*** Input ***

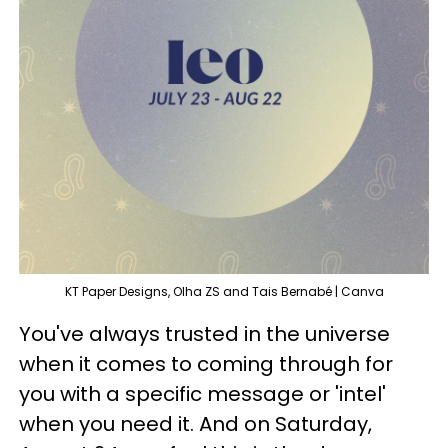
KT Paper Designs, Olha ZS and Tais Bernabé | Canva
You've always trusted in the universe
when it comes to coming through for
you with a specific message or 'intel'
when you need it. And on Saturday,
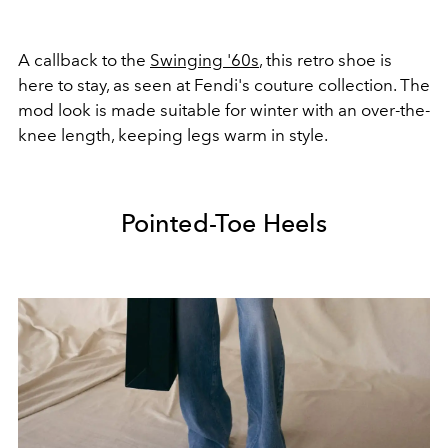
A callback to the
Swinging '60s
, this retro shoe is
here to stay, as seen at Fendi's couture collection. The
mod look is made suitable for winter with an over-the-
knee length, keeping legs warm in style.
Pointed-Toe Heels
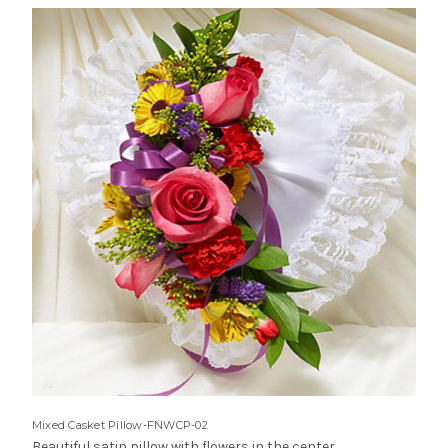
Mixed Casket Pillow-FNWCP-02
Beautiful satin pillow with flowers in the center.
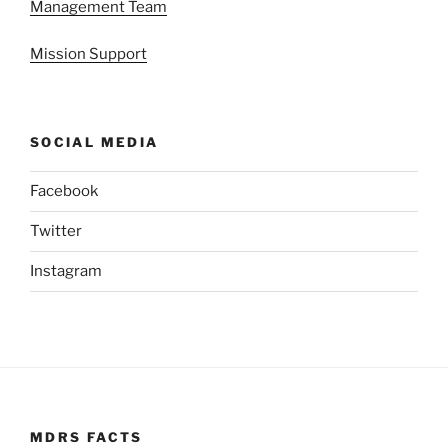
Management Team
Mission Support
SOCIAL MEDIA
Facebook
Twitter
Instagram
MDRS FACTS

*** End of Input ***

**Work to be completed**
If a line in the records holds the word "when", count it, then give only the total.

**Task answer**
2